Think the inspiration behind the scheme was the French passion and just as there are lots of vineyards in the French passion scheme there are. Lots of pubs in this one , if we want a better scheme as older gurna says find a local venue & nominate them you get a free year ,if I ring my insurance company they want £30 admin fee for changing my address, for this £25 you not only get the new book each year but usually about 30 updated locations later on.
Must confess big fan of the scheme been a member for 5 years stopped at well over 30 some more than once think it was  £15 the first couple of years, so more than got my money's worth, there are about 60% pubs and of course we all know most pubs will allow you to stopover but the missus likes to have a structure to her planning , trouble with the asking for a stopovers is you do have to go for a meal or a drink and although that's no hardship it's ended up many a Time costing me £50/60 for my free stop!!


----------



## tommytransit (Aug 14, 2013)

we joined britstops last year for our trip from durham to lands end, the reason was my wife wanted to know where we would be stopping as she would not wildcamp as it was our first year just touring about. two weeks away lots of happy times and not a penny spent on campsites. we were made welcome at every britstop and would say it was well worth the money, some of the campsites we used to use when we had a caravan would often charge more for one night than the cost of britstops charge for a year

tommy


----------



## KateCLLRS (Aug 15, 2013)

We joined last year, use their stopovers as well as CS's, wildcamping & some C&CC club sites in low season (old folks' rate!). Never had a problem, only one was already full and definitely had my money's worth.


----------



## AndyC (Aug 16, 2013)

Another recommendation for Britstops from us, we've been members from the start and have found it very useful. 

It's true that a lot of the places listed are pubs (I like pubs!) but they do try to recruit other places too, we've stayed at a couple of the farm shop sites and as others have said there is no pressure to buy anything. 

They issue 3 or 4 updates through the year, normally with quite a few new sites, the last one this year added 42 new ones.

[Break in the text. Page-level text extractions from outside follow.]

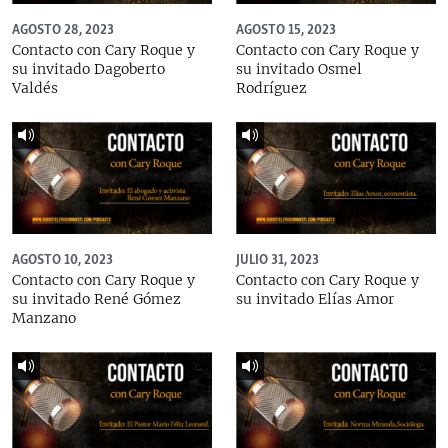
AGOSTO 28, 2023
AGOSTO 15, 2023
Contacto con Cary Roque y
Contacto con Cary Roque y
su invitado Dagoberto
su invitado Osmel
Valdés
Rodríguez
AGOSTO 10, 2023
JULIO 31, 2023
Contacto con Cary Roque y
Contacto con Cary Roque y
su invitado René Gómez
su invitado Elías Amor
Manzano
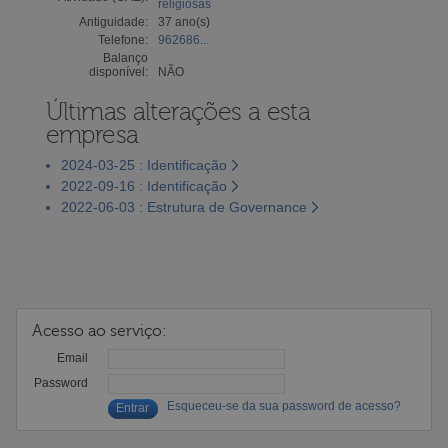
religiosas
Antiguidade:
37 ano(s)
Telefone:
962686...
Balanço
disponível:
NÃO
Últimas alterações a esta
empresa
2024-03-25 : Identificação
2022-09-16 : Identificação
2022-06-03 : Estrutura de Governance
Acesso ao serviço:
Email
Password
Esqueceu-se da sua password de acesso?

Never been turned away from one but have sometimes found that casual staff don't know about the scheme so they have to go away and check with their supervisor.

AndyC


----------



## rugbyken (Aug 18, 2013)

Staying on one at the moment 2nd time at this pub came back with friends so 2 vans its in lincs near a redundant ferry crossing and paved over railway line that give a dead flat cycle track/dog walk 12 mls to Lincoln in one direction & 19mls to Boston in the other, the pub works really hard for thier customers (no passing trade) last night we had 4 meals + 3 sweets  bottle of rosé bottle of red, pint stowford press 3&1/2 pints of Lincoln gold total bill of £63. We actually bought the wine by the glass 4 of each but when he gave us the bill landlord said he gave it us at the bottle price as it worked out cheaper ,
Now of course I know where it is don't need the book but wouldn't have found it without and if we need this scheme to grow gotta support it ,
Anyone thinking this sounds like your idea of heaven contact me and I will pm co-ords
Ken


----------